Typically, it's done in one of two ways. Most common is for Facebook to send a text message (SMS) to your cell phone, with a 6-digit code number; when you - or a stranger - are logging into your Facebook account for the first time on a new device, the text message automatically is sent out and you're not allowed to access your account until you enter the code.
That's a bit of a pain if it's really you trying to get onto Facebook on your new laptop or tablet or on a computer at a public library (or even trying to access Facebook on your old device using a different web browser or app) - but it pretty effectively blocks out a stranger who doesn't have access to your cell phone.

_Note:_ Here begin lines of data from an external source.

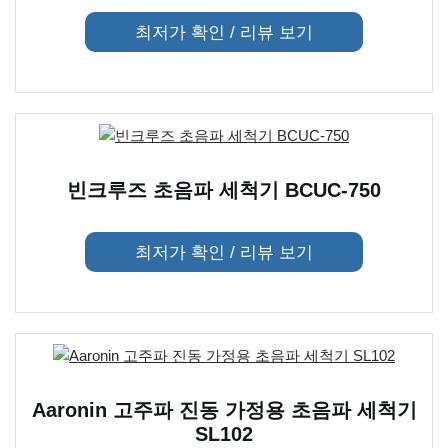
최저가 확인 / 리뷰 보기
빈크루즈 초음파 세척기 BCUC-750
최저가 확인 / 리뷰 보기
Aaronin 고주파 진동 가정용 초음파 세척기
SL102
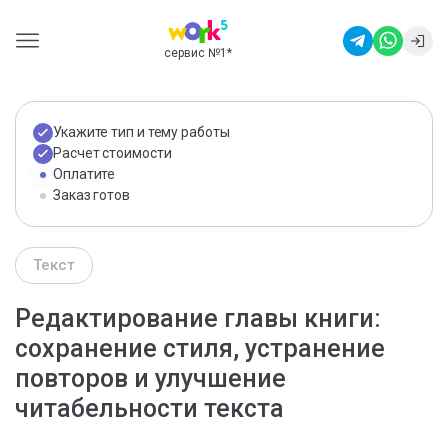
сервис №1
*
Укажите тип и тему работы
Расчет стоимости
Оплатите
Заказ готов
Текст
Редактирование главы книги:
сохранение стиля, устранение
повторов и улучшение
читабельности текста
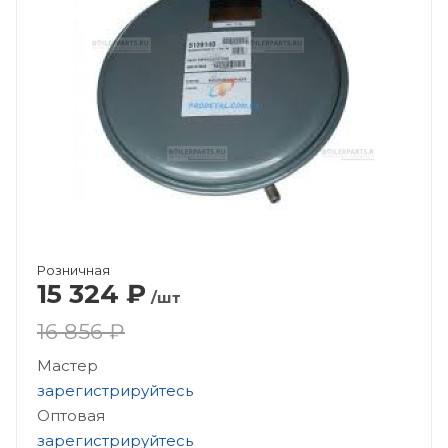
Розничная
15 324
₽
/шт
16 856 ₽
Мастер
зарегистрируйтесь
Оптовая
зарегистрируйтесь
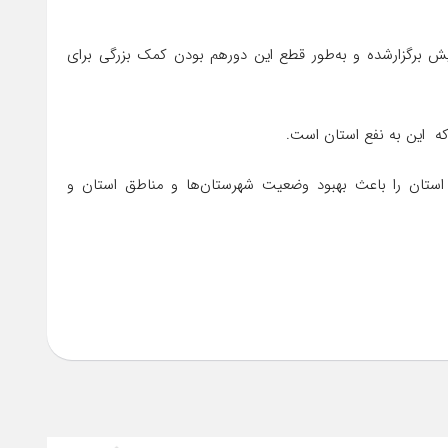
ش برگزارشده و به‌طور قطع این دورهم بودن کمک بزرگی برای
 که این به نفع استان است.
استان را باعث بهبود وضعیت شهرستان‌ها و مناطق استان و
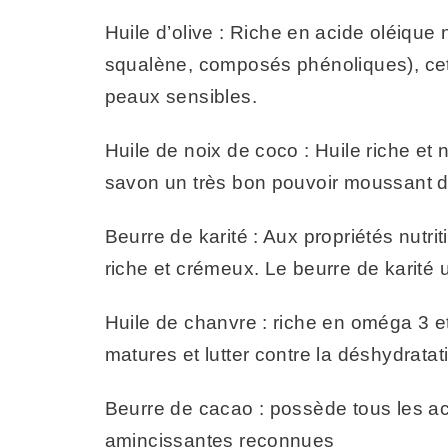
Huile d’olive : Riche en acide oléique 
squalène, composés phénoliques), cette
peaux sensibles.
Huile de noix de coco : Huile riche et 
savon un très bon pouvoir moussant de
Beurre de karité : Aux propriétés nutr
riche et crémeux. Le beurre de karité u
Huile de chanvre : riche en oméga 3 et
matures et lutter contre la déshydratat
Beurre de cacao : possède tous les act
amincissantes reconnues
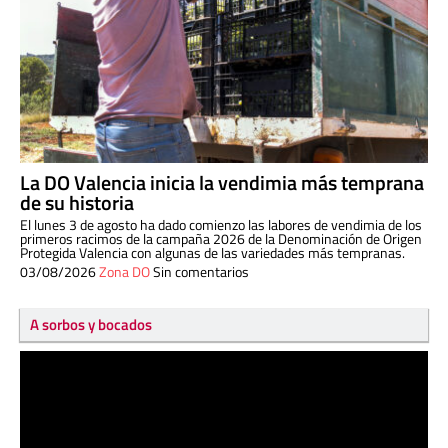
La DO Valencia inicia la vendimia más temprana
de su historia
El lunes 3 de agosto ha dado comienzo las labores de vendimia de los
primeros racimos de la campaña 2026 de la Denominación de Origen
Protegida Valencia con algunas de las variedades más tempranas.
03/08/2026
Zona DO
Sin comentarios
A sorbos y bocados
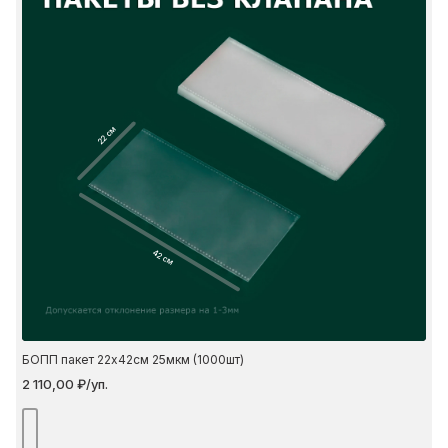
22 см
42 см
БОПП пакет 22х42см 25мкм (1000шт)
2 110,00 ₽/уп.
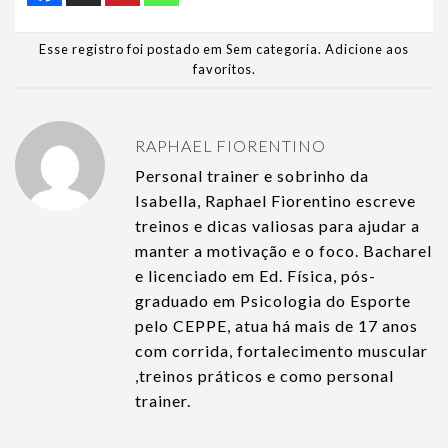
Esse registro foi postado em Sem categoria.
Adicione aos
favoritos
.
RAPHAEL FIORENTINO
Personal trainer e sobrinho da
Isabella, Raphael Fiorentino escreve
treinos e dicas valiosas para ajudar a
manter a motivação e o foco. Bacharel
e licenciado em Ed. Física, pós-
graduado em Psicologia do Esporte
pelo CEPPE, atua há mais de 17 anos
com corrida, fortalecimento muscular
,treinos práticos e como personal
trainer.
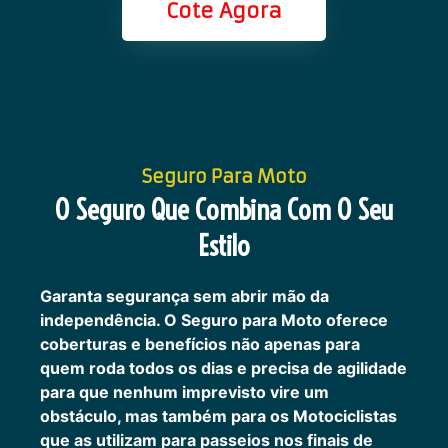
Cote Agora
Seguro Para Moto
O Seguro Que Combina Com O Seu
Estilo
Garanta segurança sem abrir mão da
independência. O Seguro para Moto oferece
coberturas e benefícios não apenas para
quem roda todos os dias e precisa de agilidade
para que nenhum imprevisto vire um
obstáculo, mas também para os Motociclistas
que as utilizam para passeios nos finais de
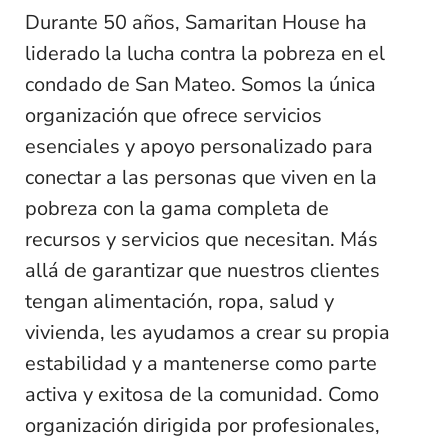
Durante 50 años, Samaritan House ha
liderado la lucha contra la pobreza en el
condado de San Mateo. Somos la única
organización que ofrece servicios
esenciales y apoyo personalizado para
conectar a las personas que viven en la
pobreza con la gama completa de
recursos y servicios que necesitan. Más
allá de garantizar que nuestros clientes
tengan alimentación, ropa, salud y
vivienda, les ayudamos a crear su propia
estabilidad y a mantenerse como parte
activa y exitosa de la comunidad. Como
organización dirigida por profesionales,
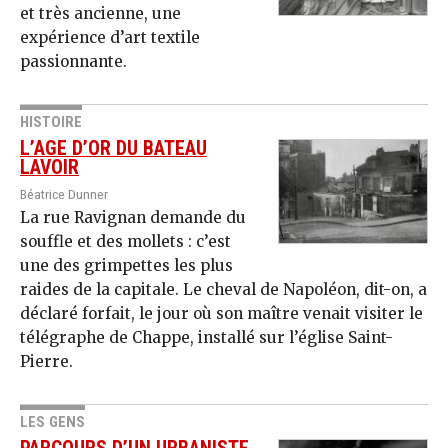
et très ancienne, une
expérience d’art textile
passionnante.
HISTOIRE
L’AGE D’OR DU BATEAU
LAVOIR
Béatrice Dunner
La rue Ravignan demande du
souffle et des mollets : c’est
une des grimpettes les plus
raides de la capitale. Le cheval de Napoléon, dit-on, a
déclaré forfait, le jour où son maître venait visiter le
télégraphe de Chappe, installé sur l’église Saint-
Pierre.
LES GENS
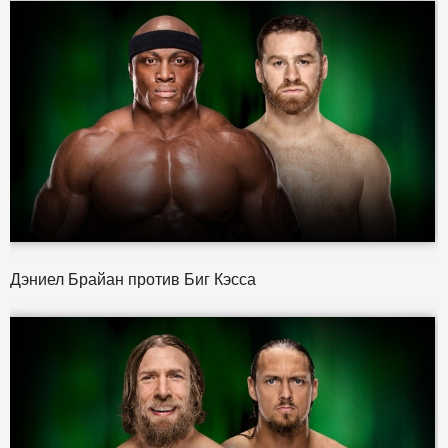
Дэниел Брайан против Биг Кэсса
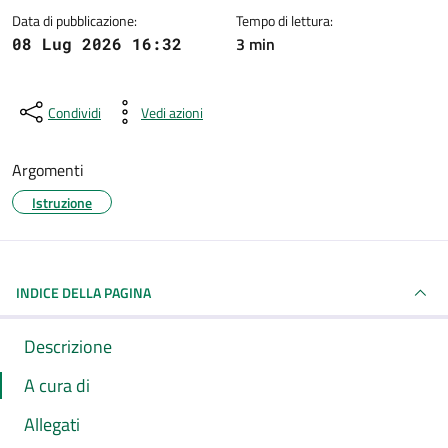
Data di pubblicazione:
Tempo di lettura:
3 min
08 Lug 2026 16:32
Condividi
Vedi azioni
Argomenti
Istruzione
INDICE DELLA PAGINA
Descrizione
A cura di
Allegati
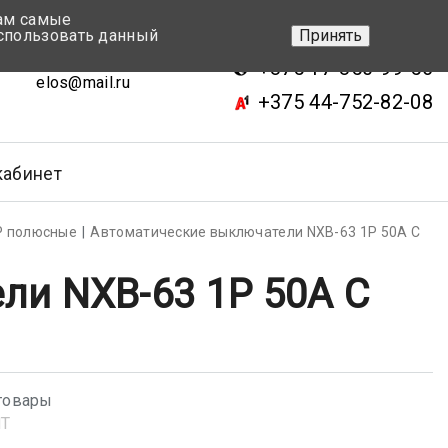
вам самые
+375 17-343-46-70
спользовать данный
Принять
ск, ул.Кижеватова 7, кор.2
+375 17-350-99-56
elos@mail.ru
+375 44-752-82-08
кабинет
Р полюсные
Автоматические выключатели NXB-63 1P 50A С
ли NXB-63 1P 50A С
товары
NT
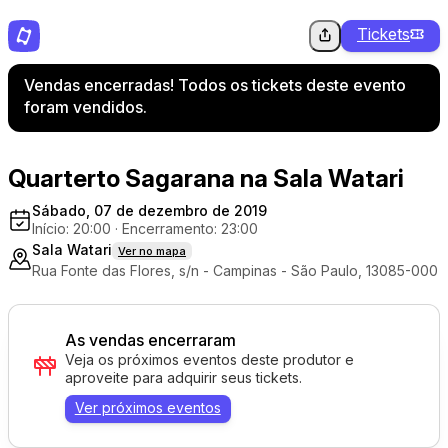
Tickets
Vendas encerradas! Todos os tickets deste evento
foram vendidos.
Quarterto Sagarana na Sala Watari
Sábado, 07 de dezembro de 2019
Início: 20:00
·
Encerramento: 23:00
Sala Watari
Ver no mapa
Rua Fonte das Flores, s/n - Campinas - São Paulo, 13085-000
As vendas encerraram
Veja os próximos eventos deste produtor e
aproveite para adquirir seus tickets.
Ver próximos eventos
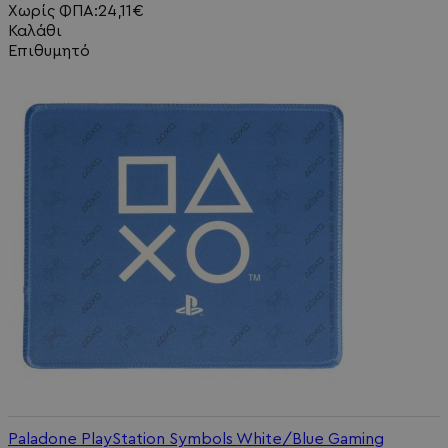
Χωρίς ΦΠΑ:24,11€
Καλάθι
Επιθυμητό
Paladone PlayStation Symbols White/Blue Gaming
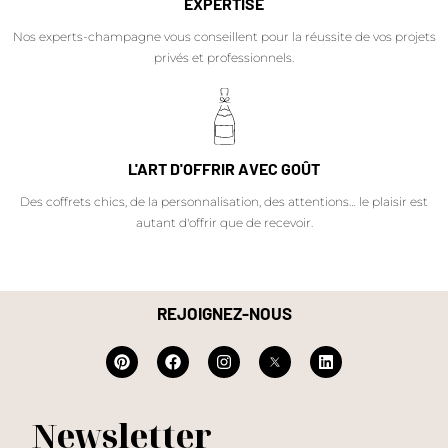
EXPERTISE
Nos experts-champagne vous conseillent pour la réussite de vos projets
privés et professionnels.
L'ART D'OFFRIR AVEC GOÛT
Des coffrets chics, de la personnalisation, des attentions… le plaisir est
autant d'offrir que de recevoir.
REJOIGNEZ-NOUS
Newsletter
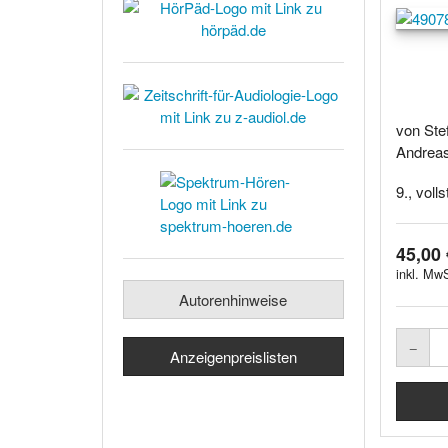
von Ste
Andrea
9., volls
45,00 
inkl. MwS
Autorenhinweise
Anzeigenpreislisten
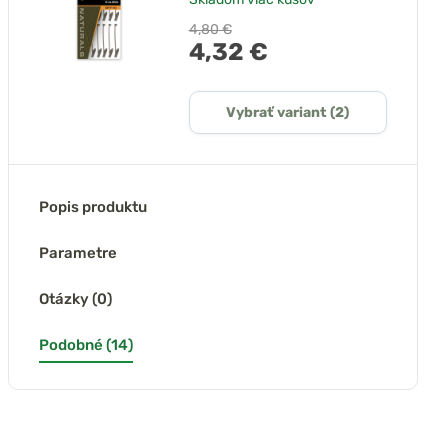
4,80 €
4,32 €
Vybrať variant (2)
Popis produktu
Parametre
Otázky (0)
Podobné (14)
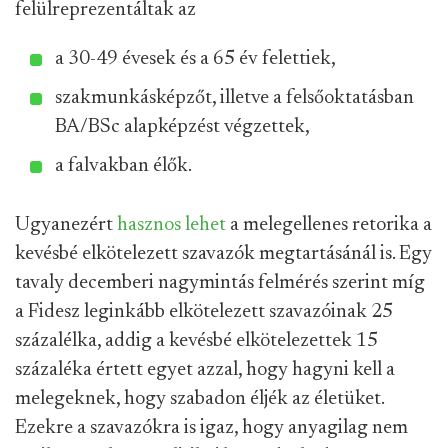
felülreprezentáltak az
a 30-49 évesek és a 65 év felettiek,
szakmunkásképzőt, illetve a felsőoktatásban
BA/BSc alapképzést végzettek,
a falvakban élők.
Ugyanezért
hasznos lehet
a melegellenes retorika a
kevésbé elkötelezett szavazók megtartásánál is. Egy
tavaly decemberi nagymintás felmérés szerint míg
a Fidesz leginkább elkötelezett szavazóinak 25
százalélka, addig a kevésbé elkötelezettek 15
százaléka értett egyet azzal, hogy hagyni kell a
melegeknek, hogy szabadon éljék az életüket.
Ezekre a szavazókra is igaz, hogy anyagilag nem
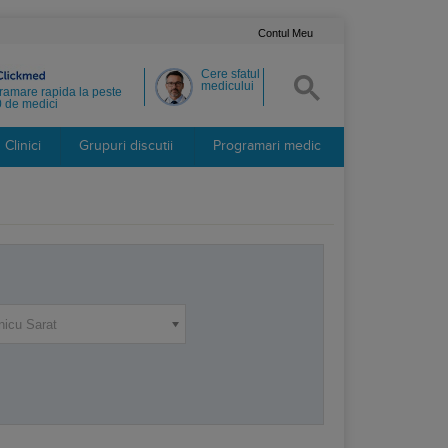
Contul Meu
Cere sfatul
medicului
ramare rapida la peste
 de medici
Clinici
Grupuri discutii
Programari medic
icu Sarat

Some people, though, feel uncomfortable giving Facebook their cell phone number (though Facebook requested a phone number when you initially created your account, so they may already have that number). As an alternative, you can use codes generated by one of several 'authenticator' apps on your iOS or Android phone or tablet. (Options include Authy, Google Authenticator, and Microsoft Authenticator). Each of these gets set up connecting the app on your phone/tablet to your Facebook account, then can generate code numbers that can be entered when demanded.
Using such an app again means that a stranger trying to access your account needs access to your other device - something that's pretty unlikely. Using an authenticator app means you're not tied to a single cell phone number; I get a new local number when I'm travelling, so getting a text message at a North American number is no help when I have (for instance) a local Italian SIM in my phone.
When you enter a 2FA code - whether the code is from a text message or an authenticator app - there's an option to 'remember this device' so you only have to enter a code once.
(2FA is not only for Facebook - I strongly recommend you set it up for your Gmail and other email accounts, for Apple's iCloud, in fact for any online service that offers it as an option... most 'authenticator' apps can be used with multiple services).
For more on 2FA, see How to Set Up Facebook Two-Factor Authentication (2FA). Note that Google calls it 'Two Step Verification' for its services like Gmail).
3) Report you hacked account to Facebook at https://www.facebook.com/hacked This gives you a variety of options:
That page can also be used if you think your password was changed and you're unable to log into your Facebook account.
So the take-aways are:
-- if something is too good to be true, it's not!
-- protect your online account with two-factor authentication
-- you can take action if your account has been hacked - but with 2FA it's less likely that you'll have to!